▸ To do
Give back every entry, copied exactly.

Transcribed page contents:
***
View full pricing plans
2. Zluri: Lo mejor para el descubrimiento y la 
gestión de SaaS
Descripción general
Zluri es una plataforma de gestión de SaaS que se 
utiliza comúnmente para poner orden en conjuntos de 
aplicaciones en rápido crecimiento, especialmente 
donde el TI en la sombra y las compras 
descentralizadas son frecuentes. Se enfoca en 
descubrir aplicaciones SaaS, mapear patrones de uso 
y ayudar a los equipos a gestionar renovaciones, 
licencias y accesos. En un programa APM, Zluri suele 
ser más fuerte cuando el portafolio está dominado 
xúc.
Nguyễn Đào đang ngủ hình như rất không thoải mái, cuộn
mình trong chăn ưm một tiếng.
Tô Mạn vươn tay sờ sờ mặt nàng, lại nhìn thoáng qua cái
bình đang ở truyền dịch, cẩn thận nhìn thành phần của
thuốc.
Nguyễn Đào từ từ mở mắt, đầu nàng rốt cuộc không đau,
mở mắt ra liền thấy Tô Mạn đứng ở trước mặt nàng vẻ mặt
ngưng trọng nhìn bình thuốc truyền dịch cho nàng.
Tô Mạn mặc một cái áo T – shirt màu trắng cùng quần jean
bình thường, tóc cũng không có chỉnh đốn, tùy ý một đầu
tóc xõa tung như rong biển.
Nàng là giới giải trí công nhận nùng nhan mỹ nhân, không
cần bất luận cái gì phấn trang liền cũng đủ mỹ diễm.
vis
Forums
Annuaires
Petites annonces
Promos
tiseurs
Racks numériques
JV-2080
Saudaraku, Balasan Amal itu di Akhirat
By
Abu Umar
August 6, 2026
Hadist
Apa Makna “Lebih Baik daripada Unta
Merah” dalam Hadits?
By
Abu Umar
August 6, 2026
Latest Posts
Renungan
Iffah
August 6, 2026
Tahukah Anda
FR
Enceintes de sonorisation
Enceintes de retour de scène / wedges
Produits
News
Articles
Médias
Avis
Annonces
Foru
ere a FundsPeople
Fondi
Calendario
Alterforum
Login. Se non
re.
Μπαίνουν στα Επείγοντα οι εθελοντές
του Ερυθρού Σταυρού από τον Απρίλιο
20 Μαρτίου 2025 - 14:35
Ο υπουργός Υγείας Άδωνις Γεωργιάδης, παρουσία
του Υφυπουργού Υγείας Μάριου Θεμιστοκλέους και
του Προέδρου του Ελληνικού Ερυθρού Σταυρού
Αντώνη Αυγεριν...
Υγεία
***
▸ Task answer
View full pricing plans
2. Zluri: Lo mejor para el descubrimiento y la 
gestión de SaaS
Descripción general
Zluri es una plataforma de gestión de SaaS que se 
utiliza comúnmente para poner orden en conjuntos de 
aplicaciones en rápido crecimiento, especialmente 
donde el TI en la sombra y las compras 
descentralizadas son frecuentes. Se enfoca en 
descubrir aplicaciones SaaS, mapear patrones de uso 
y ayudar a los equipos a gestionar renovaciones, 
licencias y accesos. En un programa APM, Zluri suele 
ser más fuerte cuando el portafolio está dominado 
xúc.
Nguyễn Đào đang ngủ hình như rất không thoải mái, cuộn
mình trong chăn ưm một tiếng.
Tô Mạn vươn tay sờ sờ mặt nàng, lại nhìn thoáng qua cái
bình đang ở truyền dịch, cẩn thận nhìn thành phần của
thuốc.
Nguyễn Đào từ từ mở mắt, đầu nàng rốt cuộc không đau,
mở mắt ra liền thấy Tô Mạn đứng ở trước mặt nàng vẻ mặt
ngưng trọng nhìn bình thuốc truyền dịch cho nàng.
Tô Mạn mặc một cái áo T – shirt màu trắng cùng quần jean
bình thường, tóc cũng không có chỉnh đốn, tùy ý một đầu
tóc xõa tung như rong biển.
Nàng là giới giải trí công nhận nùng nhan mỹ nhân, không
cần bất luận cái gì phấn trang liền cũng đủ mỹ diễm.
vis
Forums
Annuaires
Petites annonces
Promos
tiseurs
Racks numériques
JV-2080
Saudaraku, Balasan Amal itu di Akhirat
By
Abu Umar
August 6, 2026
Hadist
Apa Makna “Lebih Baik daripada Unta
Merah” dalam Hadits?
By
Abu Umar
August 6, 2026
Latest Posts
Renungan
Iffah
August 6, 2026
Tahukah Anda
FR
Enceintes de sonorisation
Enceintes de retour de scène / wedges
Produits
News
Articles
Médias
Avis
Annonces
Foru
ere a FundsPeople
Fondi
Calendario
Alterforum
Login. Se non
re.
Μπαίνουν στα Επείγοντα οι εθελοντές
του Ερυθρού Σταυρού από τον Απρίλιο
20 Μαρτίου 2025 - 14:35
Ο υπουργός Υγείας Άδωνις Γεωργιάδης, παρουσία
του Υφυπουργού Υγείας Μάριου Θεμιστοκλέους και
του Προέδρου του Ελληνικού Ερυθρού Σταυρού
Αντώνη Αυγεριν...
Υγεία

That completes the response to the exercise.